Metropolis Fully Restored on TCM Tonight!
Tonight Turner Classic Movies will present a groundbreaking achievement in filmmaking and film restoration with the world television premiere of the newly restored version of Fritz Lang’s 1927 science-fiction masterpiece Metropolis.
Metropolis will air at 8:00 PM (ET), one week before the release of DVD and Blu-ray Disc. TCM’s presentation will be followed at 11:00 PM (ET) by Metropolis Refound, a one-hour documentary about the discovery of new footage.
If you have free time tonight and cable television, I highly recommend that you tune in because Metropolis took director Fritz Lang two years to complete and soared past its original budget. Lang shot more than 1.3 million meters of footage and used 36,000 extras, including 750 children.

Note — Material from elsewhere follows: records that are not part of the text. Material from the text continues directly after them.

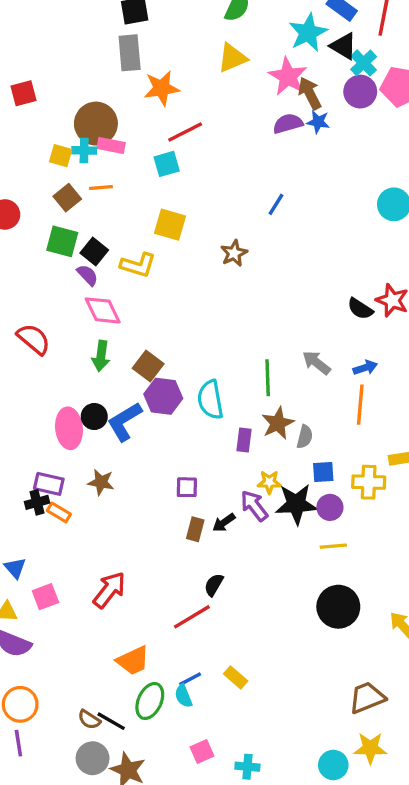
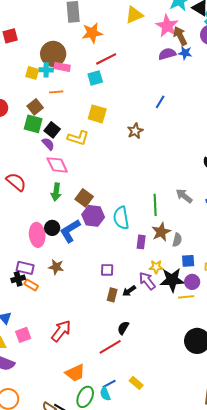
brown square: (67, 198) -> (35, 107), moved
yellow line: (333, 546) -> (186, 297), moved

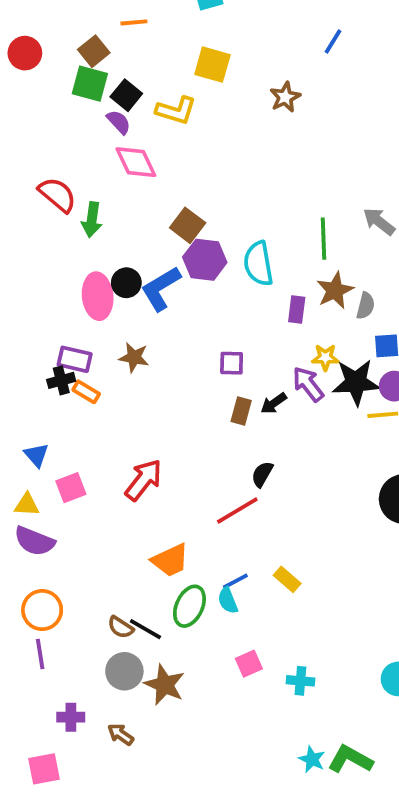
green arrow: (56, 192) -> (92, 220), moved

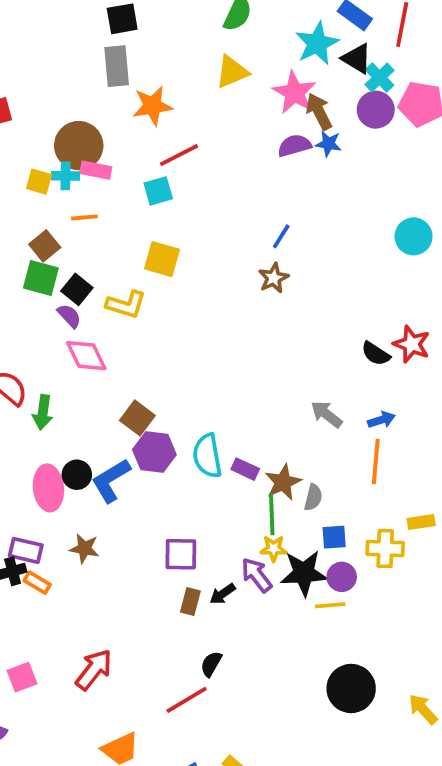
brown star: (285, 97) -> (274, 278), moved
green line: (323, 239) -> (272, 514), moved
purple rectangle: (297, 310) -> (245, 469), moved, turned -72
purple square: (232, 363) -> (181, 554), size x1.4

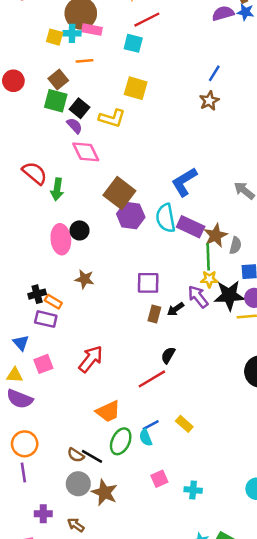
cyan square: (158, 191) -> (133, 43), turned 30
brown square: (137, 418) -> (119, 193), size x1.4
purple rectangle: (245, 469) -> (191, 227), size x1.5
blue L-shape: (111, 480) -> (184, 182), moved
purple rectangle: (26, 550) -> (46, 319), moved

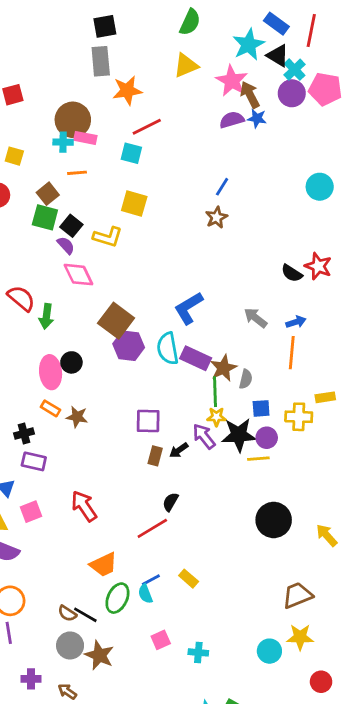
yellow square: (55, 37) -> (14, 156), moved
orange rectangle: (53, 302) -> (51, 408), moved
red arrow: (91, 359) -> (84, 506), turned -72

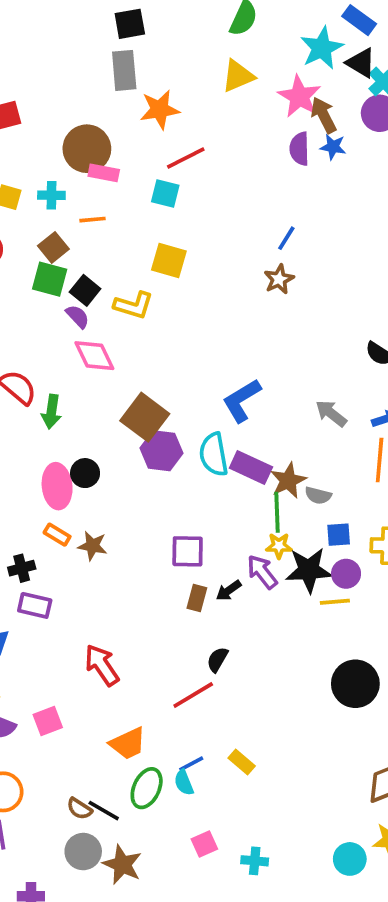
purple semicircle: (232, 120) -> (299, 149), turned -75
cyan cross: (63, 142) -> (51, 195), moved
gray semicircle: (246, 379) -> (318, 495), turned 90
pink square: (31, 512) -> (48, 721), moved

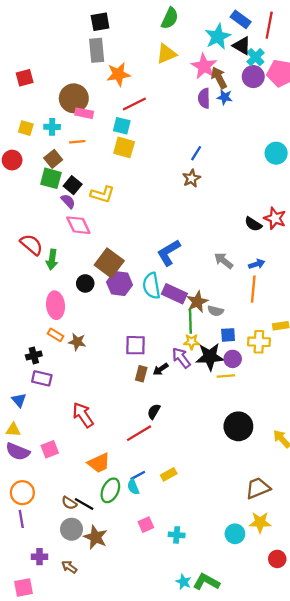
yellow square: (169, 261) -> (124, 147), moved
black circle: (85, 473) -> (85, 283), moved
yellow rectangle: (242, 762) -> (169, 474), turned -70

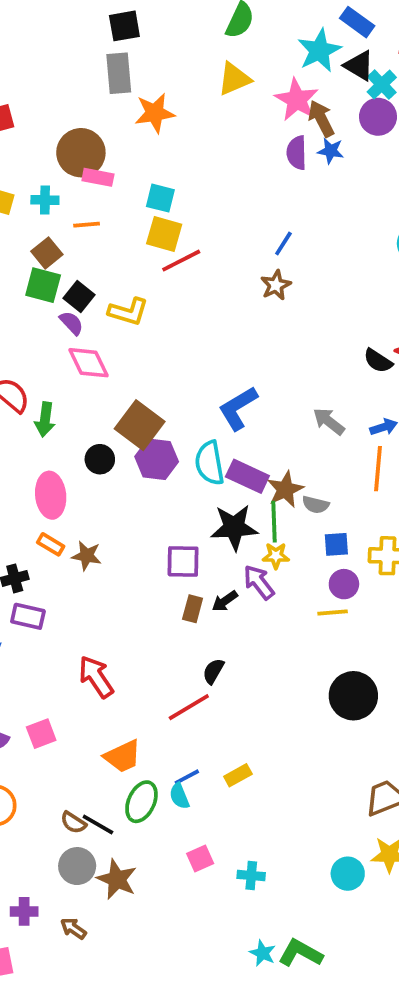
red line: (134, 104) -> (181, 261), moved
black star: (210, 357) -> (234, 527), moved

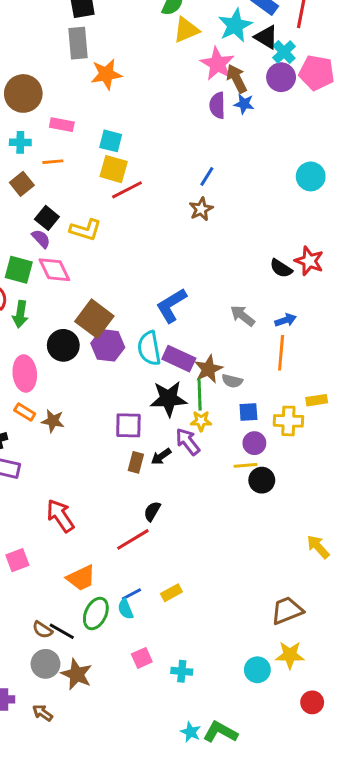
yellow triangle: (234, 79) -> (186, 30), moved
brown circle: (81, 153) -> (23, 93), moved
green square: (43, 285) -> (19, 270), moved
black circle: (100, 459) -> (63, 345), size x1.4
black circle: (353, 696) -> (262, 480), moved, size x0.7

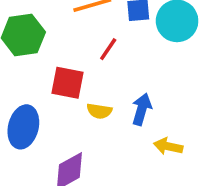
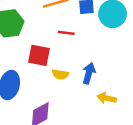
red line: (108, 49) -> (66, 33), turned 63

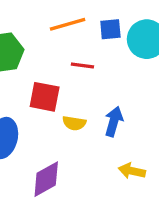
yellow arrow: (107, 98) -> (132, 171), moved

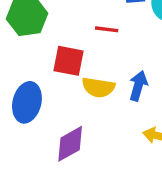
yellow semicircle: (74, 123) -> (98, 87), size x1.4

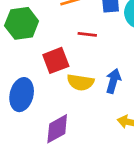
red square: (68, 61) -> (56, 60), turned -32

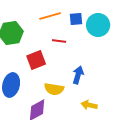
yellow semicircle: (80, 82) -> (54, 89), moved

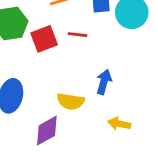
red square: (36, 60) -> (44, 39), moved

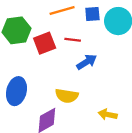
blue arrow: (104, 82) -> (87, 62), moved, turned 42

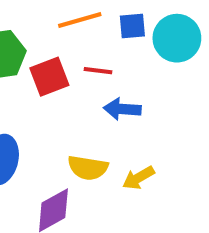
blue arrow: (87, 62) -> (122, 109), turned -144
yellow arrow: (108, 114) -> (138, 178), moved, turned -42

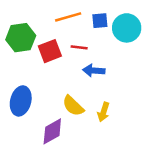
yellow semicircle: (88, 168) -> (73, 106), turned 35
yellow arrow: (138, 178) -> (103, 112), turned -42

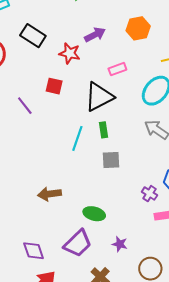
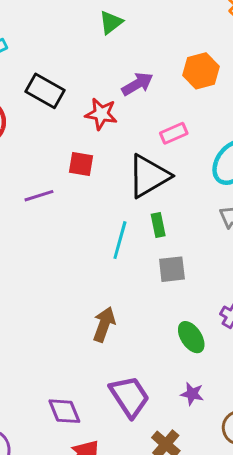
purple line: (25, 106) -> (39, 196), turned -66
brown arrow: (49, 194) -> (104, 324), moved, turned 120
green ellipse: (94, 214) -> (191, 337), moved, turned 45
purple trapezoid: (78, 243) -> (129, 396), turned -76

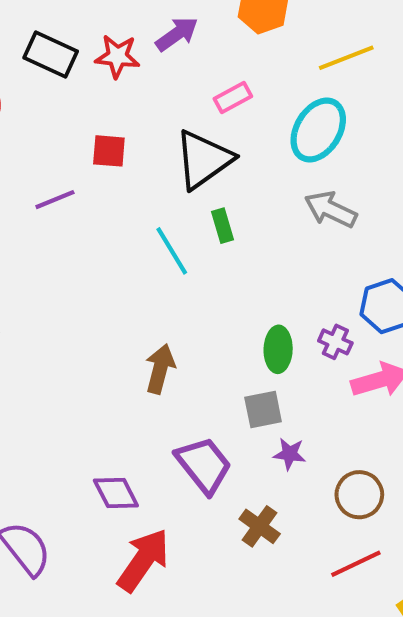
red star: (101, 114) -> (117, 56), moved
cyan line: (120, 240) -> (172, 251), turned -42
gray square: (172, 269) -> (263, 409), moved
green ellipse: (191, 337) -> (278, 349), moved, turned 40

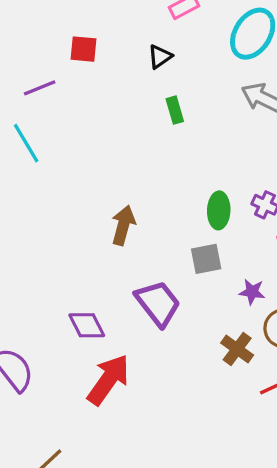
black triangle: (204, 159) -> (160, 57), size x0.5
cyan line: (172, 251) -> (26, 143), moved
purple star: (290, 454) -> (252, 292), moved
brown cross: (260, 526) -> (237, 349), moved

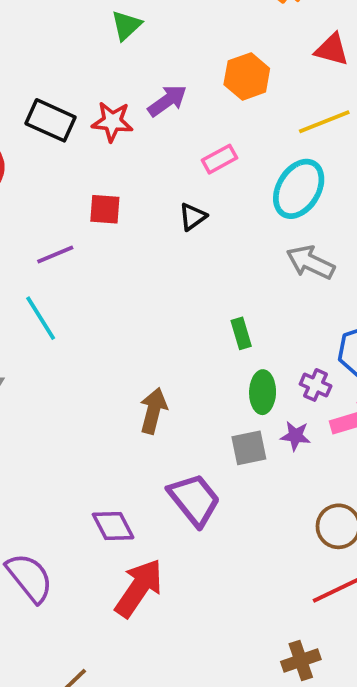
green rectangle: (175, 110) -> (241, 333), moved
purple star: (252, 292) -> (295, 436), moved
brown cross: (237, 349) -> (301, 661), moved, turned 36

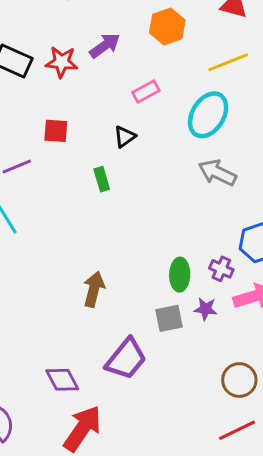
green rectangle: (241, 333) -> (102, 179), moved
purple trapezoid: (194, 500) -> (126, 359), turned 78

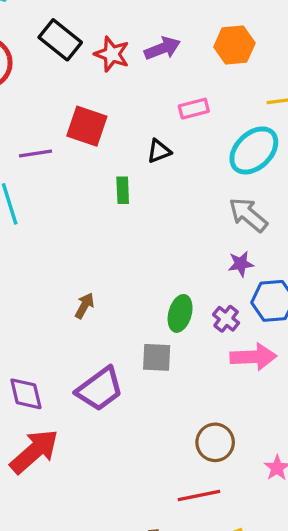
red square: (56, 131) -> (87, 126), size x1.4
brown arrow: (94, 289) -> (84, 306), size x0.7
purple star: (206, 309) -> (241, 264), moved, turned -30

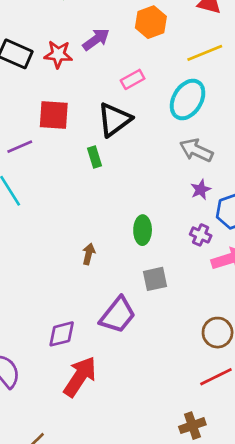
black triangle: (159, 151) -> (114, 119), size x1.8
green ellipse: (180, 313) -> (143, 230), moved
purple diamond: (26, 394) -> (62, 334), turned -76

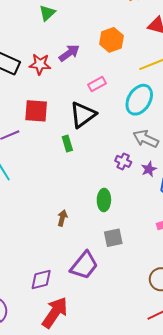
purple cross: (201, 235) -> (123, 161), moved

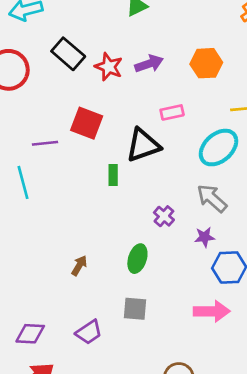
purple cross: (123, 161) -> (164, 216), moved
purple trapezoid: (84, 265) -> (89, 332), size x0.7

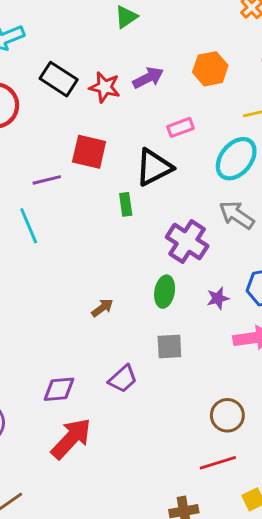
purple cross: (164, 216) -> (187, 241), size x1.8
purple star: (205, 237) -> (218, 298), moved
brown arrow: (79, 266) -> (102, 308), turned 30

When Metropolis premiered in 1927, it was mildly successful, in part because its extreme length (204 minutes) made it difficult to screen. Distributors began using severely truncated versions, many of which mangled plot and character elements. Over time, only the edited versions remained in circulation, and Lang’s original vision was believed lost forever.
In 2008, a 16mm negative of the film, including 25 minutes – one fifth of the entire film – that had not been seen since the 1927 Berlin premiere had been discovered in Argentina. Although it didn’t include Lang’s entire original version, it was the most complete print of the film ever found.